|Reviews for Trick DRAFT|
| doddlz chapter 35 . 11/28/2010
omg I LOVE ur story! I have NO idea why u find it an embarrassment! I can't wait to read ur revised version! But I'm still left with one question that was never answered: why was Terra different from the other blood dolls? and why was Ratapu so reluctant to talk about her? otherwise realy awesome story!
| LovestoLaugh chapter 36 . 11/23/2010
Honestly, I don't understand why you are taking this story down. I know that you are revising this and you say that it has a lot of errors, but I didn't see any that caused a problem. This story was definitely more well-written than most of the stories I have read on this site. I think that this story is absolutely beautifully written. This story is one of my favorite stories on this site now. It is so intriguing and enthralling. I couldn't stop reading it. I only discovered this story a few days ago and I was afraid that I wasn't going to be able to finish it before you took it down. I wish you weren't taking this story down! You are a wonderful author and wrote this story really well. I don't know why you don't think so.
All there is left to say is: Please get the revised version updated and finished soon! I can guarantee that I'll be reading it.
| cheesecake15 chapter 36 . 10/26/2010
loved your story! would write more but i'm off to bed!
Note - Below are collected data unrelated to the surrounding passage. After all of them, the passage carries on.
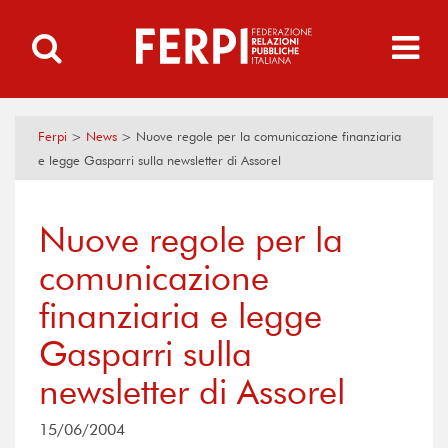
Ferpi
>
News
>
Nuove regole per la comunicazione finanziaria
e legge Gasparri sulla newsletter di Assorel
Nuove regole per la
comunicazione
finanziaria e legge
Gasparri sulla
newsletter di Assorel
15/06/2004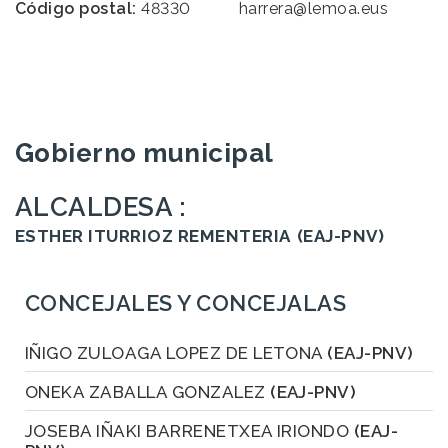
Código postal:
48330
harrera@lemoa.eus
Gobierno municipal
ALCALDESA :
ESTHER ITURRIOZ REMENTERIA
(EAJ-PNV)
CONCEJALES Y CONCEJALAS
IÑIGO ZULOAGA LOPEZ DE LETONA
(EAJ-PNV)
ONEKA ZABALLA GONZALEZ
(EAJ-PNV)
JOSEBA IÑAKI BARRENETXEA IRIONDO
(EAJ-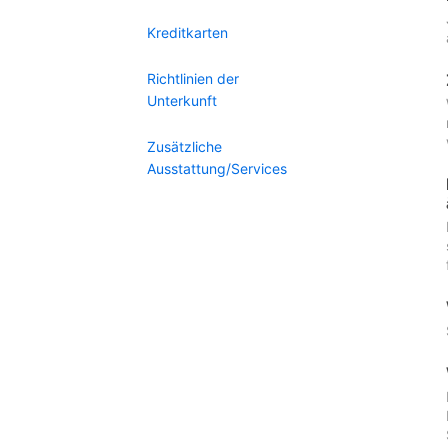
Kreditkarten
Richtlinien der
Unterkunft
Zusätzliche
Ausstattung/Services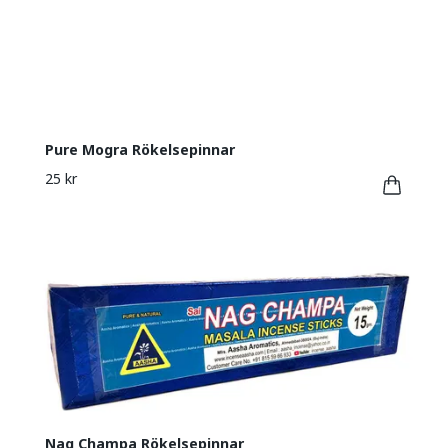
Pure Mogra Rökelsepinnar
25 kr
Nag Champa Rökelsepinnar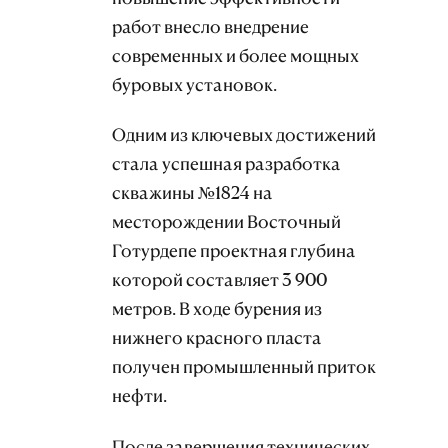
работ внесло внедрение
современных и более мощных
буровых установок.
Одним из ключевых достижений
стала успешная разработка
скважины №1824 на
месторождении Восточный
Готурдепе проектная глубина
которой составляет 3 900
метров. В ходе бурения из
нижнего красного пласта
получен промышленный приток
нефти.
После завершения технических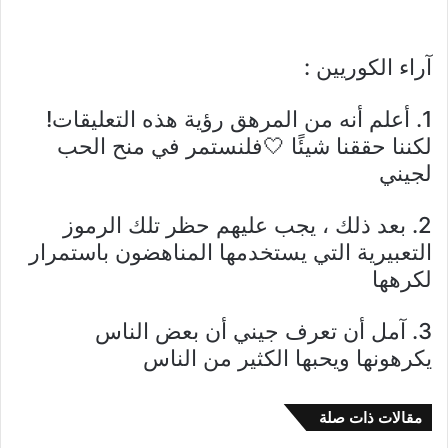
آراء الكوريين :
1. أعلم أنه من المرهق رؤية هذه التعليقات!
لكننا حققنا شيئًا 🤍فلنستمر في منح الحب
لجيني
2. بعد ذلك ، يجب عليهم حظر تلك الرموز
التعبيرية التي يستخدمها المناهضون باستمرار
لكرهها
3. آمل أن تعرف جيني أن بعض الناس
يكرهونها ويحبها الكثير من الناس
مقالات ذات صلة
g'night and awesome story!
. xx .
| DA-chen1 chapter 23 . 10/19/2010
Really nice and long chapter! :)
| DA-chen1 chapter 18 . 10/16/2010
Wonderful :-) I really like it!
But what is about Valeska? What was her name anyway? I forgot.
She saw the magic behind Trick, did she never ask any questions?
| DA-chen1 chapter 14 . 10/15/2010
Really funny! And really exciting! I love your story!
| Genato chapter 35 . 10/15/2010
There was a lot of grammatical errors.. misspelled words.. yada yada... BUT THE STORY WAS GREAT! :) But I would have preferred more Trick/Helana mushy parts... There were lots of loose ends though. :) But that's fine.. You probably saw them anyway, so you're gonna set them right in the revised version. Thank you for making me happy with your story! :)
| DA-chen1 chapter 3 . 10/14/2010
Very nice story of yours!
I can help you, especially for the German parts because I'm German! :)
Actually, I was about to have a horrible nightmare, so I should probably be thanking you for waking me. But I won't, because you a cold hearted person and did it to somehow hurt of offended me. So instead I'll talk in German to piss you off because I'm quite sure you don't understand a word I'm saying. And while I'm at it, I rather dislike you and those shoes don't match your outfit at all.
Translation: "Ich hatte gerade einen schrecklichen Albtraum, also sollte ich Ihnen eigentlich danken, dass Sie mich aufgeweckt haben! Aber ich tu es nicht, denn Sie sind kaltherzig und taten dies nur, um mich zu erschrecken! Deshalb rede ich jetzt nur in Deutsch, damit mache ich Sie sicher wütend, weil Sie kein Wort von dem verstehen. Und weil ich schon einmal dabei bin, ich mag Sie nicht wirklich und diese Schuhe passen nicht zu Ihrem Outfit!"
I hope, you will use it! ;)
| Lalala chapter 1 . 10/8/2010
This is GREAT! I adore it!
| To Lazy To Log In chapter 1 . 10/8/2010
I love this story. I'm reading both the revised and the Draft just cause :D
| Aradia Cloud chapter 15 . 9/3/2010
I like Jakobi.
| Aradia Cloud chapter 5 . 9/1/2010
I know someone named Jakobi. Except it's spelled "Jacobie". And the "Jakobi" guy in this story is suspicious.
| Kaitlynn chapter 36 . 8/27/2010
Personally this story should be published in stores...one of the best stories I have read in a while. Including published peices
| e r a w e r a chapter 35 . 8/24/2010
Firstly, I made 1060 reviews! lol
But seriously, I love this story and it has made me actually get up and write the one I have been wanting to do for years. Thank you for a delicious read with characters that are actually believable.
| stare at string chapter 35 . 8/9/2010
Wow, that was a pretty cool story! I love how unique the werewolf-fae idea is, and Trick (and Jakobi), are such wonderful characters. I think your 'death' (yeah,so they weren't actually dead) scenes need to be longer though, I almost missed them. Keep on writing!